Smith looked up the hallway as the howls of monkeys started echoing along it. Luck had played a significant role in their surviving their last encounter — the fact that none of the animals had been small enough to get through the crack in the door or large enough to push it open, combined with a one-in-a-thousand shot that he still couldn’t believe he’d made. The gods wouldn’t be as kind the next time around.
“What do you mean gone, Sarie?”
“I mean he got in a truck and drove away.”
82
Mehrak Omidi squinted through the dusty windshield at the road disappearing into the horizon. The rutted surface and the insecure position of the guard manning the machine gun in back was limiting them to eighty kilometers per hour — a speed that seemed impossibly slow.
“How far are you from Avass?”
Omidi held the satellite phone with his shoulder and scrolled on a handheld GPS. The village, a crumbling rural outpost with fewer than three thousand residents, was too small to be noted on it, but based on the topography he could make a reasonable estimate.
“Less than an hour, Excellency.”
“And the facility?” Ayatollah Khamenei said. “What is the situation there?”
“The infection is loose inside and the main door has been breached.”
“Was it the Americans?”
“Iranians. Members of the resistance, I suspect. But there can be little doubt that the Americans have a hand in it.”

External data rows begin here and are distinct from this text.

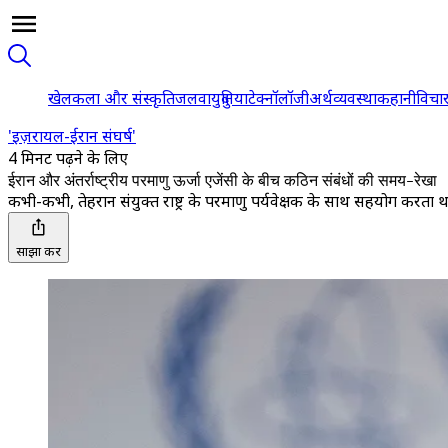
खेल
कला और संस्कृति
जलवायु
दुनिया
टेक्नॉलॉजी
अर्थव्यवस्था
कहानी
विचा
'इज़रायल-ईरान संघर्ष'
4 मिनट पढ़ने के लिए
ईरान और अंतर्राष्ट्रीय परमाणु ऊर्जा एजेंसी के बीच कठिन संबंधों की समय-रेखा
कभी-कभी, तेहरान संयुक्त राष्ट्र के परमाणु पर्यवेक्षक के साथ सहयोग करत
साझा करें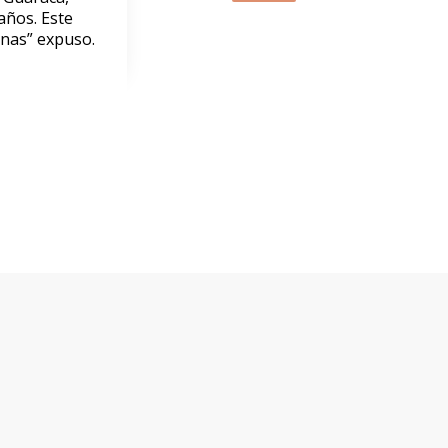
años. Este
menas” expuso.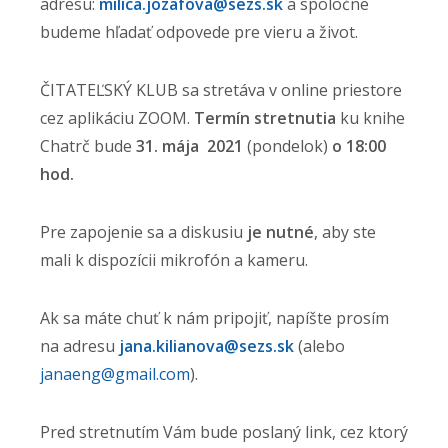
adresu:
milica.jozafova@sezs.
sk
a spoločne
budeme hľadať odpovede pre vieru a život.
ČITATEĽSKÝ KLUB sa stretáva v online priestore
cez aplikáciu ZOOM.
Termín stretnutia
ku knihe
Chatrč bude
31. mája 2021
(pondelok)
o 18:00
hod.
Pre zapojenie sa a diskusiu
je nutné
, aby ste
mali k dispozícii mikrofón a kameru.
Ak sa máte chuť k nám pripojiť, napíšte prosím
na adresu
jana.kilianova@sezs.sk
(alebo
janaeng@gmail.com
).
Pred stretnutím Vám bude poslaný link, cez ktorý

“Then they know a great deal.”
“Too much, Excellency.”
The alien sensation of fear was slowly working its way to his belly. There was no way to go back — they had burned every bridge behind them. Bahame was almost certainly dead, and according to the international press his guerrilla army had been all but wiped out. Whatever Jon Smith’s fate, it was certain that he had told his superiors everything he’d learned and the Americans would act on that information — with allies if possible, alone if necessary.
“Excellency, I’m sorry. I—”
“You don’t have anything to be sorry for, Mehrak. You have been nothing but a loyal and tireless soldier in the service of God.”